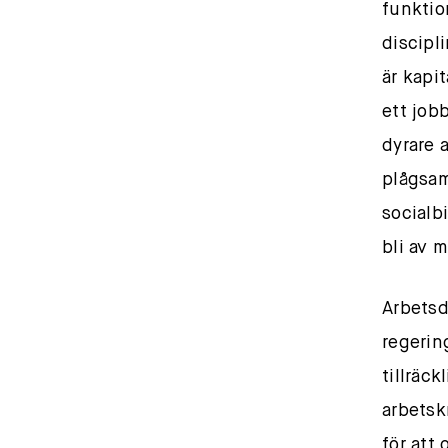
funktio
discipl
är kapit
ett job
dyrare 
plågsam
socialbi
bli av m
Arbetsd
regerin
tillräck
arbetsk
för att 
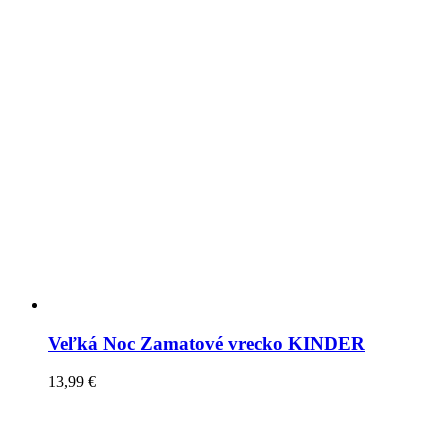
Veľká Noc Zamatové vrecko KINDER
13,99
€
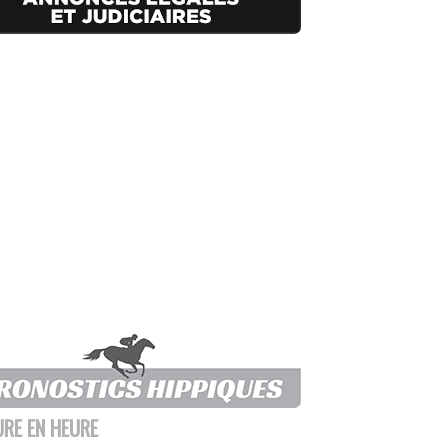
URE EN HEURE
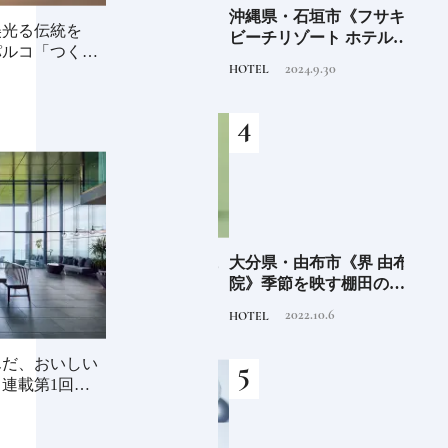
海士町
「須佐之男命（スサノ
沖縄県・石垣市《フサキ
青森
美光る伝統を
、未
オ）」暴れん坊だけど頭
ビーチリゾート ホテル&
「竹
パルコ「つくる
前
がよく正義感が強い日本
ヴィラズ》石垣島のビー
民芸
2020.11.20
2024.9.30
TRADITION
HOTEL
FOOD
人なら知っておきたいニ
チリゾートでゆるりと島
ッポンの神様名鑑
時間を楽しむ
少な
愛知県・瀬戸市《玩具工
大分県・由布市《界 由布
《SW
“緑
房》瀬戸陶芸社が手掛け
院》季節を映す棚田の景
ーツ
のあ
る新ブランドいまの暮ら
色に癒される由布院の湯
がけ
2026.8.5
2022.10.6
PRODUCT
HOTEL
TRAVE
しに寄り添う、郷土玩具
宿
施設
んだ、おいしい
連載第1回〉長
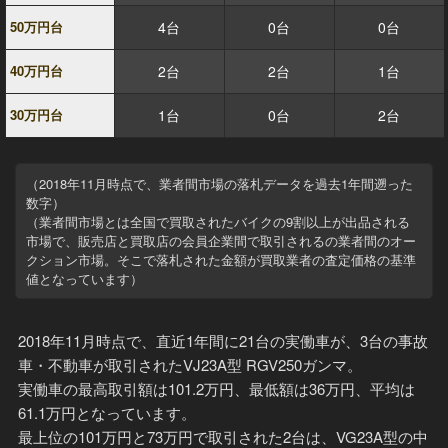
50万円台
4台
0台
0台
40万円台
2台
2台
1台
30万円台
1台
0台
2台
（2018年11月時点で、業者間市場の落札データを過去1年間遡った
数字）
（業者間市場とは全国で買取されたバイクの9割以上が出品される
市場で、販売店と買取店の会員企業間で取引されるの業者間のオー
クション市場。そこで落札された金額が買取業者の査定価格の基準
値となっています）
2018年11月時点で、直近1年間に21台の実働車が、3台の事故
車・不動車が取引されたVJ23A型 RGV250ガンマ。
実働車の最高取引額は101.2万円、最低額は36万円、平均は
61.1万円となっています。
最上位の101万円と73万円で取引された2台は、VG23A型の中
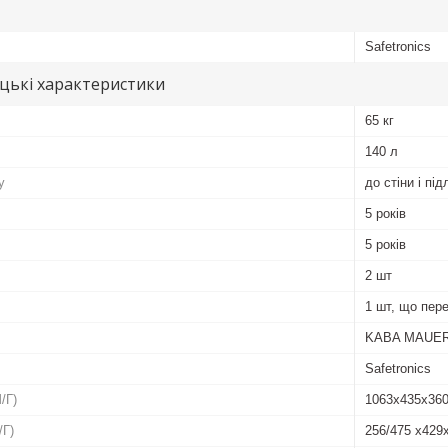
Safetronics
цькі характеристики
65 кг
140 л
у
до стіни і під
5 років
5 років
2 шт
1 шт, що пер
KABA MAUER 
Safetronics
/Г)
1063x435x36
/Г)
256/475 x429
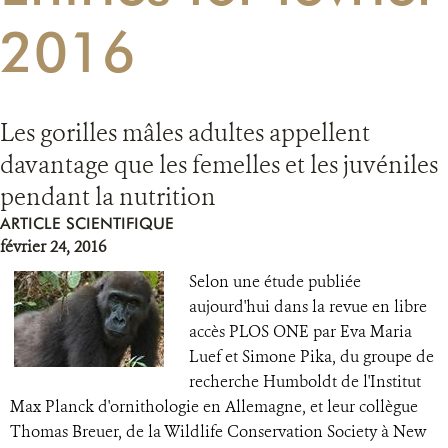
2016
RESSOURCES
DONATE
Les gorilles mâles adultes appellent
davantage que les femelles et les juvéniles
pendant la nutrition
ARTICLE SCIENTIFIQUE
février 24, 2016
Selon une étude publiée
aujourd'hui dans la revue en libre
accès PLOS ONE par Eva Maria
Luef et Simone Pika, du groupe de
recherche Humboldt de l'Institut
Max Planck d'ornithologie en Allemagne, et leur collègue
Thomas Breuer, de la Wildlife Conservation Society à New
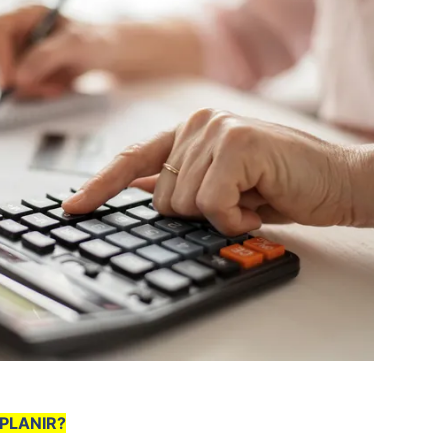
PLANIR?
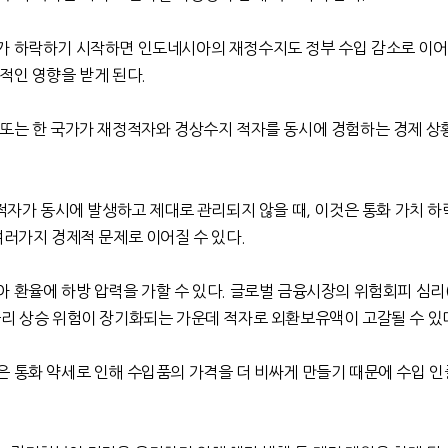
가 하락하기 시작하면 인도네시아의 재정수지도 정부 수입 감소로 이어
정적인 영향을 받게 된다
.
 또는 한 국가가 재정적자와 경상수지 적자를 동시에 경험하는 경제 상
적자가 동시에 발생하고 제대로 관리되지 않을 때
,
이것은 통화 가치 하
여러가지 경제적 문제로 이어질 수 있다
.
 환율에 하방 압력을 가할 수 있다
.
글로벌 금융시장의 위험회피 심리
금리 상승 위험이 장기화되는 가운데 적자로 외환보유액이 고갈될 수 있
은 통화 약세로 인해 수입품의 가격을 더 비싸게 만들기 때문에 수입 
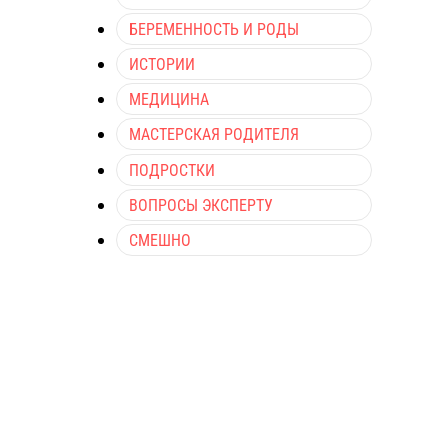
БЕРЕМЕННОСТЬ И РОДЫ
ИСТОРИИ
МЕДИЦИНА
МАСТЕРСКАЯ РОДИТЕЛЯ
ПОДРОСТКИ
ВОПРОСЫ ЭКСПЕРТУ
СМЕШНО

### What needs to be done
What is needed is an exact repetition of every entry, without the pictures.

### Task result
funktio
discipl
är kapit
ett job
dyrare 
plågsam
socialbi
bli av m
Arbetsd
regerin
tillräck
arbetsk
för att 
Veľká Noc Zamatové vrecko KINDER
13,99
€
URE EN HEURE
海士町
「須佐之男命（スサノ
沖縄県・石垣市《フサキ
青森
美光る伝統を
、未
オ）」暴れん坊だけど頭
ビーチリゾート ホテル&
「竹
パルコ「つくる
前
がよく正義感が強い日本
ヴィラズ》石垣島のビー
民芸
2020.11.20
2024.9.30
TRADITION
HOTEL
FOOD
人なら知っておきたいニ
チリゾートでゆるりと島
ッポンの神様名鑑
時間を楽しむ
少な
愛知県・瀬戸市《玩具工
大分県・由布市《界 由布
《SW
“緑
房》瀬戸陶芸社が手掛け
院》季節を映す棚田の景
ーツ
のあ
る新ブランドいまの暮ら
色に癒される由布院の湯
がけ
2026.8.5
2022.10.6
PRODUCT
HOTEL
TRAVE
しに寄り添う、郷土玩具
宿
施設
んだ、おいしい
連載第1回〉長
50万円台
4台
0台
0台
40万円台
2台
2台
1台
30万円台
1台
0台
2台
（2018年11月時点で、業者間市場の落札データを過去1年間遡った
数字）
（業者間市場とは全国で買取されたバイクの9割以上が出品される
市場で、販売店と買取店の会員企業間で取引されるの業者間のオー
クション市場。そこで落札された金額が買取業者の査定価格の基準
値となっています）
2018年11月時点で、直近1年間に21台の実働車が、3台の事故
車・不動車が取引されたVJ23A型 RGV250ガンマ。
実働車の最高取引額は101.2万円、最低額は36万円、平均は
61.1万円となっています。
最上位の101万円と73万円で取引された2台は、VG23A型の中
Safetronics
цькі характеристики
65 кг
140 л
у
до стіни і під
5 років
5 років
2 шт
1 шт, що пер
KABA MAUER 
Safetronics
/Г)
1063x435x36
/Г)
256/475 x429
2016
RESSOURCES
DONATE
Les gorilles mâles adultes appellent
davantage que les femelles et les juvéniles
pendant la nutrition
ARTICLE SCIENTIFIQUE
février 24, 2016
Selon une étude publiée
aujourd'hui dans la revue en libre
accès PLOS ONE par Eva Maria
Luef et Simone Pika, du groupe de
recherche Humboldt de l'Institut
Max Planck d'ornithologie en Allemagne, et leur collègue
Thomas Breuer, de la Wildlife Conservation Society à New
PLANIR?
가 하락하기 시작하면 인도네시아의 재정수지도 정부 수입 감소로 이어
정적인 영향을 받게 된다
.
 또는 한 국가가 재정적자와 경상수지 적자를 동시에 경험하는 경제 상
적자가 동시에 발생하고 제대로 관리되지 않을 때
,
이것은 통화 가치 하
여러가지 경제적 문제로 이어질 수 있다
.
 환율에 하방 압력을 가할 수 있다
.
글로벌 금융시장의 위험회피 심리
금리 상승 위험이 장기화되는 가운데 적자로 외환보유액이 고갈될 수 있
은 통화 약세로 인해 수입품의 가격을 더 비싸게 만들기 때문에 수입 
БЕРЕМЕННОСТЬ И РОДЫ
ИСТОРИИ
МЕДИЦИНА
МАСТЕРСКАЯ РОДИТЕЛЯ
ПОДРОСТКИ
ВОПРОСЫ ЭКСПЕРТУ
СМЕШНО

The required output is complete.